Mais pour le numéro 7 de l’équipe nationale, l’aventure européenne n’est pas terminée. Avant même la Coupe du monde en Espagne, Wynton avait signé un contrat avec le FC Zurich, marquant une sorte de retour aux origines, sur la terre natale de son père. Il joue pour Zurich de 1982 à 1986, avant d’être cédé à Aarau, alors entraîné par Ottmar Hitzfeld. Au cours de la saison 1988-89, il porte le maillot de Grasshopper, avec lequel il remporte la Coupe de Suisse.

Couronnement de carrière en Allemagne

«En Suisse, j’ai appris la discipline, à travailler dur pendant l’entraînement, une attitude qui m’a permis de faire un saut qualitatif supplémentaire», raconte Wynton, qui au départ se distinguait tout autant par ses sorties nocturnes en discothèque que par ses dribbles sur le terrain. En 1989, il passe au Werder Brême.

Les Suisses en Nouvelle-Zélande

Selon l’Office fédéral de la statistique, 7004 citoyens suisses résidaient en Nouvelle-Zélande à la fin 2018.

Il n’y en avait que 4497 en 1993. En un quart de siècle, le nombre de Suisses aux pays des Kiwis a augmenté de 53%.

La majorité d’entre eux – plus de 5000 – ont la double nationalité suisse et néo-zélandaise.

Mais pour accéder à la Bundesliga, il ne peut pas compter uniquement sur le talent. «J’ai eu la chance de rencontrer deux entraîneurs extraordinaires: Ottmar Hitzfeld et Otto Rehhagel, explique-t-il.
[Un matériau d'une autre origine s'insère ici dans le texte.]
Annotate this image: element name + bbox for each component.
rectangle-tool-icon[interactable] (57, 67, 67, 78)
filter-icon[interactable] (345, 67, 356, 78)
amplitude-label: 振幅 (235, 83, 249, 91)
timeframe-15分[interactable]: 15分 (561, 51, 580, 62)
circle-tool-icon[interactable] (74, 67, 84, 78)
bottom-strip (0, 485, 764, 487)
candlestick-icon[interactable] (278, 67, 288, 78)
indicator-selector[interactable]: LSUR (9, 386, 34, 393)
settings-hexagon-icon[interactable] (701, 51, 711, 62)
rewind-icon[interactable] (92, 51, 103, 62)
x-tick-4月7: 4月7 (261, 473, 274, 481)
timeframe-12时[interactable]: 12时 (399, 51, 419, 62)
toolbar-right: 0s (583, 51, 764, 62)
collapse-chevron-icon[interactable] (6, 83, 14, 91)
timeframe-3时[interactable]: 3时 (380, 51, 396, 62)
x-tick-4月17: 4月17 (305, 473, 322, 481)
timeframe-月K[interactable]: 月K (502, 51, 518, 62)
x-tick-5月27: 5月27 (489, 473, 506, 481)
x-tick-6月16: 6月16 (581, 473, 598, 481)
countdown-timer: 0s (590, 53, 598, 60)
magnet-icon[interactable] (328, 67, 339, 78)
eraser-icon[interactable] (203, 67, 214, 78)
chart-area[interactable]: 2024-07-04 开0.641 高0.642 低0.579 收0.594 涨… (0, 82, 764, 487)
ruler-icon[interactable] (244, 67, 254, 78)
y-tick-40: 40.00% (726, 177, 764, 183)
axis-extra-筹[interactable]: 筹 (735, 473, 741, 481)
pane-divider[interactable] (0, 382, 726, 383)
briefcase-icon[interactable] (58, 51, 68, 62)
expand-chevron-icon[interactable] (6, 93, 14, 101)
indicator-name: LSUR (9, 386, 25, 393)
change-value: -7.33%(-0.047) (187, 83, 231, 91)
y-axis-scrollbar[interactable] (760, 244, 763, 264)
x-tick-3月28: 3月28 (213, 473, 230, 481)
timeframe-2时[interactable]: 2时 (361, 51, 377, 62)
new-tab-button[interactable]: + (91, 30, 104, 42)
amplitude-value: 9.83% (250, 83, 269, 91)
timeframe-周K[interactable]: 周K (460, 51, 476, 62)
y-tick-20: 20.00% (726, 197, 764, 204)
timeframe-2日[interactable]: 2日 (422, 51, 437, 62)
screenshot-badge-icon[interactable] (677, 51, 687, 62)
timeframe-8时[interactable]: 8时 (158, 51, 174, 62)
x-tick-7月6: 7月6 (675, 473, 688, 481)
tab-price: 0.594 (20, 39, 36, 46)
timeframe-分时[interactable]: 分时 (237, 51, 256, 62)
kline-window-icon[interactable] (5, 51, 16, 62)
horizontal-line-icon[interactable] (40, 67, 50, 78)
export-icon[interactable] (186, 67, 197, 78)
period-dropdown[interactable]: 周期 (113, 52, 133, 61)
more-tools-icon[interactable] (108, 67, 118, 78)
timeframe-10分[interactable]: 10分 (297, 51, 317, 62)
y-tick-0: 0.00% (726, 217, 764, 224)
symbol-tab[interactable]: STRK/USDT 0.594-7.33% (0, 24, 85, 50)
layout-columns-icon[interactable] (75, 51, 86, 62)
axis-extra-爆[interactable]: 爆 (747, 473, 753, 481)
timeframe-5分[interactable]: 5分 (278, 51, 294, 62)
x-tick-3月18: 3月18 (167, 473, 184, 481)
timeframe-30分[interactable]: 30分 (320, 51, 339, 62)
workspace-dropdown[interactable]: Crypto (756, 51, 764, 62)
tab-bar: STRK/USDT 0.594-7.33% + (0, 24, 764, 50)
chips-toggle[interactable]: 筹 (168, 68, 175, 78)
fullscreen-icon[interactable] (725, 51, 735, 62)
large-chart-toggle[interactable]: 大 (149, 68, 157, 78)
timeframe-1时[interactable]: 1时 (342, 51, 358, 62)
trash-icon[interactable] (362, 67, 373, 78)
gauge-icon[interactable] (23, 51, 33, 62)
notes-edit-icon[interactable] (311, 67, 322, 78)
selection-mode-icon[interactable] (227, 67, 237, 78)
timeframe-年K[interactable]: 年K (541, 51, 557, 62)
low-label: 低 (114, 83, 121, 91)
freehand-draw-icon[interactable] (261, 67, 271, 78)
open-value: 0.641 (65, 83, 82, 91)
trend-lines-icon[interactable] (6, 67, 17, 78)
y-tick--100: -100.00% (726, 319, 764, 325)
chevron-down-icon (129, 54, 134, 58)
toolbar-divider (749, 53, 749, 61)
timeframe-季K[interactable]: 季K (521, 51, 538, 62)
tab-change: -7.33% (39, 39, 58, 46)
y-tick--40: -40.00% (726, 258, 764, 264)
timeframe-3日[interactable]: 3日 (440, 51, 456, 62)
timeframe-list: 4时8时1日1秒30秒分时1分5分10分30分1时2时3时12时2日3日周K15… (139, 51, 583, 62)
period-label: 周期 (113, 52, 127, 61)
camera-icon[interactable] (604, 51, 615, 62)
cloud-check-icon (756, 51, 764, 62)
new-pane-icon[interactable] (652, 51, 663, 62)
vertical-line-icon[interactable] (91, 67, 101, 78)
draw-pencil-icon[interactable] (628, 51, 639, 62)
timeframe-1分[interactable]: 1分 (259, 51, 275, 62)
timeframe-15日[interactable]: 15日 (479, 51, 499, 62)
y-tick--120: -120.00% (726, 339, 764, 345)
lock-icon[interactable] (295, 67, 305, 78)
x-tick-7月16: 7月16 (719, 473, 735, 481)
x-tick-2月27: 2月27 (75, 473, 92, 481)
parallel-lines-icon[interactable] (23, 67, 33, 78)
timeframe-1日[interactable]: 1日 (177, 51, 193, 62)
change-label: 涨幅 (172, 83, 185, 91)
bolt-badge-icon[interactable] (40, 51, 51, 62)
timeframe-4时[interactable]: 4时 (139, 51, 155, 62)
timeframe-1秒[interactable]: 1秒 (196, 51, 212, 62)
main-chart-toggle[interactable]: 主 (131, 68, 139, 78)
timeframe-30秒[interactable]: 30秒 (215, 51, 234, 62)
Avec eux, je n’ai pas seulement grandi au niveau footballistique.»

Avec le Werder Brême, il remporte une série de succès: deux Coupes d’Allemagne, le Championnat de Bundesliga, une Super Coupe d’Allemagne et la Coupe d’Europe des vainqueurs de coupe. «Le 6 mai 1992, à Lisbonne, nous disputons le titre contre le Monaco d’Arsène Wenger. Nous menions déjà 1-0 à la mi-temps. À trois minutes de la fin du match, je me débarrasse de mes adversaires. Devant moi, seul, le gardien que je passe avec un grand pont comme le faisait Pelé, avant de mettre le ballon au fond des filets», raconte-t-il avec emphase.

En Nouvelle-Zélande sans oublier la Suisse

À 31 ans, le zénith de sa carrière est derrière lui. En 1995, Wynton passe alors au JEF United Ichihara, une équipe qui milite en première division japonaise. Après deux saisons au Japon, il répond à l’appel de son ancien entraîneur Otto Rehhagel, qui s’occupe à ce moment-là du FC Kaiserslautern. À l’issue de la saison, en 1997, Wynton retourne en Nouvelle-Zélande où il joue encore jusqu’à l’âge de 40 ans, en 2002.
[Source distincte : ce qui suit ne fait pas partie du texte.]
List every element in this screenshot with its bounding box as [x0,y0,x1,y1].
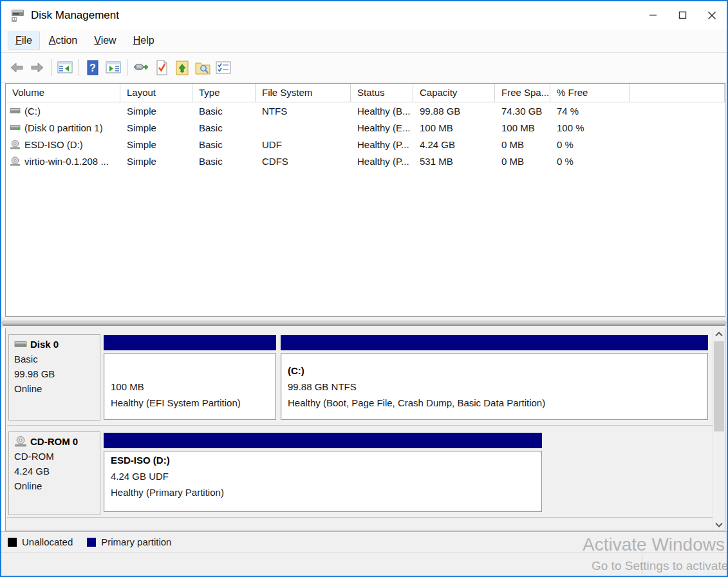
close-button[interactable] [697,1,727,29]
partition-efi[interactable]: 100 MB Healthy (EFI System Partition) [104,335,276,420]
table-row[interactable]: ESD-ISO (D:) Simple Basic UDF Healthy (P… [6,136,725,153]
menu-view[interactable]: View [86,32,124,50]
scroll-down-button[interactable] [713,519,725,531]
splitter-handle [3,321,725,326]
maximize-button[interactable] [667,1,697,29]
table-row[interactable]: virtio-win-0.1.208 ... Simple Basic CDFS… [6,153,725,169]
cell-layout: Simple [120,106,192,117]
open-folder-button[interactable] [172,57,192,78]
unallocated-swatch [8,538,17,547]
table-row[interactable]: (Disk 0 partition 1) Simple Basic Health… [6,119,725,136]
cell-pct-free: 74 % [550,106,630,117]
table-row[interactable]: (C:) Simple Basic NTFS Healthy (B... 99.… [6,102,725,119]
disk-size: 99.98 GB [14,366,95,381]
column-header-volume[interactable]: Volume [6,84,120,102]
menu-action[interactable]: Action [41,32,85,50]
disk-graph-pane: Disk 0 Basic 99.98 GB Online 100 MB Heal… [5,328,725,531]
activate-windows-watermark: Activate Windows [583,534,725,555]
cell-pct-free: 0 % [550,139,630,150]
disk-name: Disk 0 [30,339,59,350]
cell-type: Basic [192,156,256,167]
minimize-button[interactable] [638,1,667,29]
column-header-blank[interactable] [630,84,725,102]
volume-name: ESD-ISO (D:) [24,139,83,150]
toolbar-separator [51,59,51,76]
toolbar: ? [1,53,727,82]
volume-name: (Disk 0 partition 1) [24,122,103,133]
svg-text:?: ? [89,62,96,73]
volume-name: virtio-win-0.1.208 ... [24,156,109,167]
pane-splitter[interactable] [1,317,727,328]
cell-free-space: 0 MB [495,156,550,167]
back-button[interactable] [6,57,27,78]
column-header-layout[interactable]: Layout [120,84,192,102]
cell-layout: Simple [120,122,192,133]
cell-pct-free: 0 % [550,156,630,167]
help-icon: ? [84,59,101,76]
forward-icon [30,60,45,75]
toolbar-separator [79,59,79,76]
scrollbar-thumb[interactable] [714,341,724,431]
cell-pct-free: 100 % [550,122,630,133]
volume-list-pane: Volume Layout Type File System Status Ca… [5,83,725,317]
partition-color-bar [104,335,276,350]
cell-file-system: UDF [256,139,351,150]
partition-health: Healthy (Boot, Page File, Crash Dump, Ba… [288,395,701,411]
cell-free-space: 74.30 GB [495,106,550,117]
partition-size: 100 MB [111,379,269,395]
cell-free-space: 100 MB [495,122,550,133]
vertical-scrollbar[interactable] [713,328,724,531]
hard-drive-icon [10,124,21,132]
cell-capacity: 99.88 GB [413,106,495,117]
cell-file-system: CDFS [256,156,351,167]
scroll-up-button[interactable] [713,328,725,340]
disk-kind: CD-ROM [14,449,95,464]
window-title: Disk Management [31,9,119,22]
legend-label-primary-partition: Primary partition [101,536,171,547]
hard-drive-icon [10,107,21,115]
column-header-free-space[interactable]: Free Spa... [495,84,550,102]
disk-size: 4.24 GB [14,464,95,478]
menu-file[interactable]: File [8,32,40,50]
search-folder-button[interactable] [192,57,213,78]
disk-kind: Basic [14,352,95,366]
cell-status: Healthy (P... [351,139,413,150]
partition-esd-iso[interactable]: ESD-ISO (D:) 4.24 GB UDF Healthy (Primar… [104,433,542,514]
disk-state: Online [14,381,95,396]
column-header-file-system[interactable]: File System [256,84,351,102]
column-header-type[interactable]: Type [192,84,256,102]
show-action-pane-icon [105,59,122,76]
disk0-label-panel[interactable]: Disk 0 Basic 99.98 GB Online [8,334,100,421]
disk-management-window: Disk Management File Action View Help [0,0,728,577]
help-button[interactable]: ? [82,57,103,78]
cd-rom-icon [10,140,21,149]
column-header-capacity[interactable]: Capacity [413,84,495,102]
show-console-tree-button[interactable] [55,57,75,78]
disk-state: Online [14,478,95,493]
cell-layout: Simple [120,156,192,167]
properties-button[interactable] [213,57,234,78]
partition-color-bar [104,433,542,448]
volume-list-header: Volume Layout Type File System Status Ca… [6,84,725,102]
column-header-pct-free[interactable]: % Free [550,84,630,102]
show-action-pane-button[interactable] [103,57,124,78]
legend-label-unallocated: Unallocated [22,536,73,547]
cell-status: Healthy (B... [351,106,413,117]
forward-button[interactable] [27,57,48,78]
partition-color-bar [281,335,708,350]
cell-free-space: 0 MB [495,139,550,150]
disk-name: CD-ROM 0 [30,436,78,447]
partition-c[interactable]: (C:) 99.88 GB NTFS Healthy (Boot, Page F… [281,335,708,420]
rescan-disks-button[interactable] [131,57,151,78]
disk-management-app-icon [9,7,26,24]
folder-magnifier-icon [194,59,211,76]
back-icon [9,60,24,75]
check-document-icon [153,59,170,76]
column-header-status[interactable]: Status [351,84,413,102]
check-disk-button[interactable] [151,57,172,78]
menu-help[interactable]: Help [126,32,162,50]
cell-file-system: NTFS [256,106,351,117]
cdrom0-label-panel[interactable]: CD-ROM 0 CD-ROM 4.24 GB Online [8,431,100,515]
partition-name: ESD-ISO (D:) [111,452,535,468]
chevron-up-icon [715,332,723,337]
Aujourd’hui, il dirige sa propre école de football, la Wynton Rufer Soccer School of Excellence (WYNRSLien externe), fondée à Auckland en 1997. Bien qu’il habite à environ 18’000 kilomètres, Wynton est toujours très attaché à la Suisse. «Je parle encore le suisse allemand avec mon père, explique-t-il. Une fois par an, je rends visite à de la parenté dans la région de Zurich.»
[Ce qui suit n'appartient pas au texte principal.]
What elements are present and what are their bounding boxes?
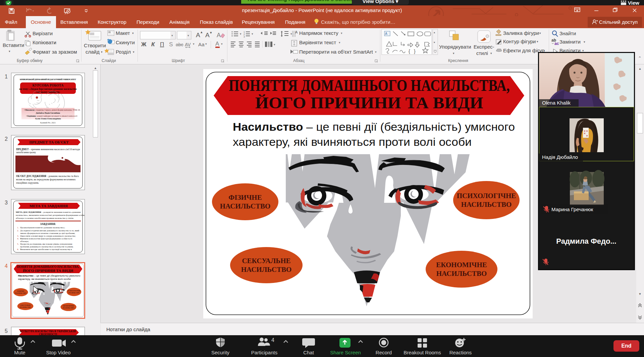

Il entretient également d’excellentes relations avec les dirigeants des équipes de Grasshopper et de Zurich, auxquelles il propose les jeunes talents de son école de football. «Et en janvier, quand ici c’est le plein été, je quitte mon short pour des gants et un bonnet. Je vais à Arosa où je participe au Championnat du monde de football sur neigeLien externe avec une équipe composée de stars internationales.»